There seems to be a growing number of elderly people that are facing the threat of displacement and homelessness. There is fewer rent control housing available for elderly people and rent prices are higher than many of their Social Security benefits. Many elderly people rely on Social Security benefits as their sole means of support, so the prospect of having to find a new home can be taxing on them both mentally and physically. According to experts, these are the people that are most vulnerable to California’s rising rents and evictions of any age group. Luis Contreras, a 63 year old man who is facing eviction and looking for a new home after the rent-controlled building he and his family was living in was sold, told the Los Angeles Times the following,
I’m afraid to leave the apartment unoccupied, because they could come and change the locks.
Luckily for Contreras, Los Angeles city rules allow him and his family up to a year to move since he is at least 62 years old. Unfortunately, Contreras is not the only elderly person experiencing the same issue. According to the Los Angeles Housing and Community Investment Department, households with at least one person 62 or older made up 26 percent of no-fault evictions in Los Angeles city rent-controlled buildings between June 2014 and May 2019. The Public Policy Institute of California predicts the number of Californians age 65 and older will increase by over 4 million by 2030, which is almost double what it was in 2012. According to the Harvard Joint Center for Housing Studies, in 2016, renters ages 65 to 79 spent 35 percent of their income on housing, while renters 80 or older spent 42 percent.
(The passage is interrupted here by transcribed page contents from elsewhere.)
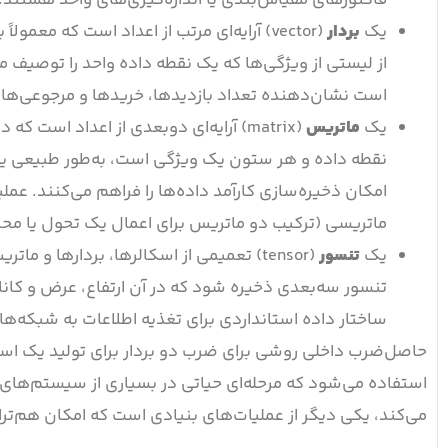
یک
بردار
(vector) آرایه‌ای مرتب از اعداد است که 
است نشان‌دهنده تعداد بازدیدها، خریدها و مرجوعی‌ه
یک
ماتریس
(matrix) آرایه‌ای دو‌بعدی از اعداد ا
نقطه داده و هر ستون یک ویژگی است، به‌طور طبیعی یک
امکان ذخیره‌سازی کارآمد داده‌ها را فراهم می‌کنند. ع
ماتریسی (ترکیب دو ماتریس برای اعمال یک تحول یا محاس
یک
تنسور
(tensor) تعمیمی از اسکالرها، بردارها و
تنسور سه‌بعدی ذخیره شود که در آن ارتفاع، عرض و کان
ساختار داده استانداردی برای تغذیه اطلاعات به شبکه‌
حاصل‌ضرب داخلی روشی برای ضرب دو بردار برای تولید یک اسک
استفاده می‌شود که مرحله‌ای حیاتی در بسیاری از سیستم‌های 
می‌کند، یکی دیگر از عملیات‌های بنیادی است که امکان هم‌ترا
According to the latest count by the Los Angeles Homeless Services Authority, the tally of homeless people 62 and older in the greater Los Angeles area increased to 5,231, which increased from last year’s tally of 5,000. Earlier this week, Governor Gavin Newsom signed Assembly Bill 1482, which enacts rent control in California. The law will go into effect on January 1, 2020 and it will limit rent increases every year in the state to 5 percent, plus the local rate of inflation. We will have to wait and see how this will affect residents and if it will help elderly people.